**Work item**
Reproduce each record exactly, leaving out no line.
--- Raw data ---
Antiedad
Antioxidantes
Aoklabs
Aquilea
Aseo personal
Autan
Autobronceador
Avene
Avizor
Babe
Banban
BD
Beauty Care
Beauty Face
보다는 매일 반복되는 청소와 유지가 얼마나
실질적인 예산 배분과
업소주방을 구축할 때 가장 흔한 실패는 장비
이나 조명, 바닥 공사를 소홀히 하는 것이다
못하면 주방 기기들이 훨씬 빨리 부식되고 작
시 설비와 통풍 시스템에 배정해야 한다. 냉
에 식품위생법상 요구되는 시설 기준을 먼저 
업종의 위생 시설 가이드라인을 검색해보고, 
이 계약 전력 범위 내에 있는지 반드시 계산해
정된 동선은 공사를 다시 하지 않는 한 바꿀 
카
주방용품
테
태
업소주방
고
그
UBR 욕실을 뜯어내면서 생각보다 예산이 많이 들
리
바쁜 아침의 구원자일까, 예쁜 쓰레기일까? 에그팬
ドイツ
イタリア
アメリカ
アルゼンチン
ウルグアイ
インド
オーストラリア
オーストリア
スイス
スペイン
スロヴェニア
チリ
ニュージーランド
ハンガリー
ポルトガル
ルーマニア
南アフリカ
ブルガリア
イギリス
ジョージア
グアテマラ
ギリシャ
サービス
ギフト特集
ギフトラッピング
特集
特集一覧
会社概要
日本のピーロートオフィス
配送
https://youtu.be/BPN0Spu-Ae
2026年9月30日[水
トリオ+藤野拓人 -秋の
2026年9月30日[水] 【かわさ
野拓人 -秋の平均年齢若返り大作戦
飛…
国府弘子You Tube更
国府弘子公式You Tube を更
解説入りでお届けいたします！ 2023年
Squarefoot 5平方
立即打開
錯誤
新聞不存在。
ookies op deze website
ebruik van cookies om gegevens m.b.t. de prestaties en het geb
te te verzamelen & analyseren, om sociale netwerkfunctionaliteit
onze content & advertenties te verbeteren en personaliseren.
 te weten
---
**Output**
Antiedad
Antioxidantes
Aoklabs
Aquilea
Aseo personal
Autan
Autobronceador
Avene
Avizor
Babe
Banban
BD
Beauty Care
Beauty Face
보다는 매일 반복되는 청소와 유지가 얼마나
실질적인 예산 배분과
업소주방을 구축할 때 가장 흔한 실패는 장비
이나 조명, 바닥 공사를 소홀히 하는 것이다
못하면 주방 기기들이 훨씬 빨리 부식되고 작
시 설비와 통풍 시스템에 배정해야 한다. 냉
에 식품위생법상 요구되는 시설 기준을 먼저 
업종의 위생 시설 가이드라인을 검색해보고, 
이 계약 전력 범위 내에 있는지 반드시 계산해
정된 동선은 공사를 다시 하지 않는 한 바꿀 
카
주방용품
테
태
업소주방
고
그
UBR 욕실을 뜯어내면서 생각보다 예산이 많이 들
리
바쁜 아침의 구원자일까, 예쁜 쓰레기일까? 에그팬
ドイツ
イタリア
アメリカ
アルゼンチン
ウルグアイ
インド
オーストラリア
オーストリア
スイス
スペイン
スロヴェニア
チリ
ニュージーランド
ハンガリー
ポルトガル
ルーマニア
南アフリカ
ブルガリア
イギリス
ジョージア
グアテマラ
ギリシャ
サービス
ギフト特集
ギフトラッピング
特集
特集一覧
会社概要
日本のピーロートオフィス
配送
https://youtu.be/BPN0Spu-Ae
2026年9月30日[水
トリオ+藤野拓人 -秋の
2026年9月30日[水] 【かわさ
野拓人 -秋の平均年齢若返り大作戦
飛…
国府弘子You Tube更
国府弘子公式You Tube を更
解説入りでお届けいたします！ 2023年
Squarefoot 5平方
立即打開
錯誤
新聞不存在。
ookies op deze website
ebruik van cookies om gegevens m.b.t. de prestaties en het geb
te te verzamelen & analyseren, om sociale netwerkfunctionaliteit
onze content & advertenties te verbeteren en personaliseren.
 te weten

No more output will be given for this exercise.